Clarke describes the first item that came up: “The chest still displayed, in stencilled lettering unfaded after a century in the abyss, a somewhat baffling inscription: BROKEN ORANGE PECKOE, UPPER GLENNCAIRN ESTATE, MATAKELLE.”
Despite journeying across (most of) the Atlantic and then sinking four kilometres to the bottom of the sea, the glassware is found intact – thanks either (or both) to the ship’s designers and the tea producers…
Clarke was well known for plugging his adopted homeland whenever possible in his writing, public speaking and global TV shows. ‘Addicted’ to the brew, he once called himself a ‘machine that turned fine Ceylon Tea into science fiction’.

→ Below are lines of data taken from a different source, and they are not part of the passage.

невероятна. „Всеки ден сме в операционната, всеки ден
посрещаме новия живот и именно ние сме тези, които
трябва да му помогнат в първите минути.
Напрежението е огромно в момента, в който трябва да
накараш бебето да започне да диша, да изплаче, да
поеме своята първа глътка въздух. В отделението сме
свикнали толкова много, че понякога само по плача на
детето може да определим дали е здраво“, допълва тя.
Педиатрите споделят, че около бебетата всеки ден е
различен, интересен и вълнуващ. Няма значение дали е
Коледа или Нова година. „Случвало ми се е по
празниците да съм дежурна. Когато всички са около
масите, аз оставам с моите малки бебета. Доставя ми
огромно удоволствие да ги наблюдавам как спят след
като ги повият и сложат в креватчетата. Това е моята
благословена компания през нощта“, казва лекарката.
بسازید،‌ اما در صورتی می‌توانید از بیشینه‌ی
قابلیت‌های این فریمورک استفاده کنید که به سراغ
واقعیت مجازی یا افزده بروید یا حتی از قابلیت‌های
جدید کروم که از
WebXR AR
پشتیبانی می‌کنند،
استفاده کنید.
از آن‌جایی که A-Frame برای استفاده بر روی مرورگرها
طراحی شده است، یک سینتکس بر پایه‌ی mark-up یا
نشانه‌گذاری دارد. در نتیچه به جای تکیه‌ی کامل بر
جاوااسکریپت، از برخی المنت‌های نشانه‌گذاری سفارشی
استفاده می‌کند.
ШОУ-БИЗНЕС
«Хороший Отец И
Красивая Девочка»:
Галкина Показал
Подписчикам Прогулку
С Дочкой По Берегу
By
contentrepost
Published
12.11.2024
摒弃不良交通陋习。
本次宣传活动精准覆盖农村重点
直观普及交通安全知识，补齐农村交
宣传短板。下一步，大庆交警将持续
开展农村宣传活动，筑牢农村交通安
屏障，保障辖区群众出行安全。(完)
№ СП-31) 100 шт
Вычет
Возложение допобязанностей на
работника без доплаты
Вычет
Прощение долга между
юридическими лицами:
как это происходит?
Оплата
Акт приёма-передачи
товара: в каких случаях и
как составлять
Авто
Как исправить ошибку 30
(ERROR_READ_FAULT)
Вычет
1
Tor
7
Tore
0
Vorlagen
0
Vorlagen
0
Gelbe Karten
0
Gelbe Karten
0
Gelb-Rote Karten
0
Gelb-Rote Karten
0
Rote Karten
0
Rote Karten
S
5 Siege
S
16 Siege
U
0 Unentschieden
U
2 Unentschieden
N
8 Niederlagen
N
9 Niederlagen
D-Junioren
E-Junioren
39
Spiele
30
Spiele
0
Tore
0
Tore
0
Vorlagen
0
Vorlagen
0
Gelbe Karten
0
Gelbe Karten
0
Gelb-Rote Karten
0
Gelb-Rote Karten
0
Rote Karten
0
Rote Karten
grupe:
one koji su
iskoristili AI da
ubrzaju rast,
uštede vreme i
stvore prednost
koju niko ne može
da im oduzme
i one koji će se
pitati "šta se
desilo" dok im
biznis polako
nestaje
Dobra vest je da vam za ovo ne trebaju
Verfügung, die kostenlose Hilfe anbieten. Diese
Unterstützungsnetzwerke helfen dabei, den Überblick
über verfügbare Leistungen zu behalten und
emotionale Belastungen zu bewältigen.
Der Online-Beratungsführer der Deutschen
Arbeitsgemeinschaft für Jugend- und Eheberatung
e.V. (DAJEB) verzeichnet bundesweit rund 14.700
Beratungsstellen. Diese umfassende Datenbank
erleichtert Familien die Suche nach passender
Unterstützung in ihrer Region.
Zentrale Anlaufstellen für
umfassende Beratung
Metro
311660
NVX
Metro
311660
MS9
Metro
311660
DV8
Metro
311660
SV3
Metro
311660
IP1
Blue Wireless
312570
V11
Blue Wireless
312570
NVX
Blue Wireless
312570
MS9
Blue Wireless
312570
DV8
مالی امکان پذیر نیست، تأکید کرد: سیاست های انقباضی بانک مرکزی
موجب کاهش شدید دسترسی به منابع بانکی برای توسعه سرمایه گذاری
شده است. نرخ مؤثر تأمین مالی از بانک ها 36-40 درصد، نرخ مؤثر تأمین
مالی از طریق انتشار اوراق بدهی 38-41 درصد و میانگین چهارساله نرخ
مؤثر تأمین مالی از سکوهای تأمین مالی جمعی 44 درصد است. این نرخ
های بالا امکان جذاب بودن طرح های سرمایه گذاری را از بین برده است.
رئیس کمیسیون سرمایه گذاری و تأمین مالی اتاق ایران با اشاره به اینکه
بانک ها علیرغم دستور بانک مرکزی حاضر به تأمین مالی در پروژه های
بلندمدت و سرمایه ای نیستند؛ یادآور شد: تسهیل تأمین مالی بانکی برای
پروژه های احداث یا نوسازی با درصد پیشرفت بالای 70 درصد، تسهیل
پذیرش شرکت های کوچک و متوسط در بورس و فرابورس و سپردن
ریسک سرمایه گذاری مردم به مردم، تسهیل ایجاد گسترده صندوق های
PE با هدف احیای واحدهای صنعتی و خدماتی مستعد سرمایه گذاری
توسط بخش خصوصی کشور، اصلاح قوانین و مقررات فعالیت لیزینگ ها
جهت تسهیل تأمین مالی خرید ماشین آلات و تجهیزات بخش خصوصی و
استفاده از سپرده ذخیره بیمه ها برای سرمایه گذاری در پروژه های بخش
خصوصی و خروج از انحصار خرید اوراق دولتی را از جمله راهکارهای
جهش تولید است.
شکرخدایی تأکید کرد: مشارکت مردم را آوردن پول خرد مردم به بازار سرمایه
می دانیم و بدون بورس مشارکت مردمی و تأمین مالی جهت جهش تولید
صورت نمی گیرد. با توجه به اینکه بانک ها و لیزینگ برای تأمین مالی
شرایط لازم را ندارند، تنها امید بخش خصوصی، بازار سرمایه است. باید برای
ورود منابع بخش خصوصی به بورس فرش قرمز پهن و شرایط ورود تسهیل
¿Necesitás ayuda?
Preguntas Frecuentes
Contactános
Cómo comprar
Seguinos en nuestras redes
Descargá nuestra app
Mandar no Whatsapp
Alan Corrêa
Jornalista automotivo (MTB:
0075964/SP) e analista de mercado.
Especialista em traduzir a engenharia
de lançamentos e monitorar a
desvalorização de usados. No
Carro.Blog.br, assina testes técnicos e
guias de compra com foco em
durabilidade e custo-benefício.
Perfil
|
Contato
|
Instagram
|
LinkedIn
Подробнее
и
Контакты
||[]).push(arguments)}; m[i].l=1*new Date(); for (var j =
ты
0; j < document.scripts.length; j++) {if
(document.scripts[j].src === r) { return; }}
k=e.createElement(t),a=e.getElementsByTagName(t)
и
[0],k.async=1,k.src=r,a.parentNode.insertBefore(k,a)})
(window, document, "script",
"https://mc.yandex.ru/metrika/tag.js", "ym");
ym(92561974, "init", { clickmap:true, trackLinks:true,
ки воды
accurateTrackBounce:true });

In his novel’s acknowledgements, Clarke highlights another link between the Titanic and Ceylon, this time for real. William MacQuitty (1905 – 2004), the Belfast-born writer, photographer and filmmaker who produced ‘A Night to Remember’, had been based in Ceylon in the 1930s working for the Standard Chartered Bank. He returned to the island in 1954 to produce Beachcomber, a British movie that was partly shot on location here.
Having drawn much inspiration and insights from ‘A Night to Remember’, Clarke dedicated his own novel as follows: “For my old friend Bill MacQuitty – who, as a boy, witnessed the launch of RMS Titanic, and, forty-five years later, sank her for the second time.”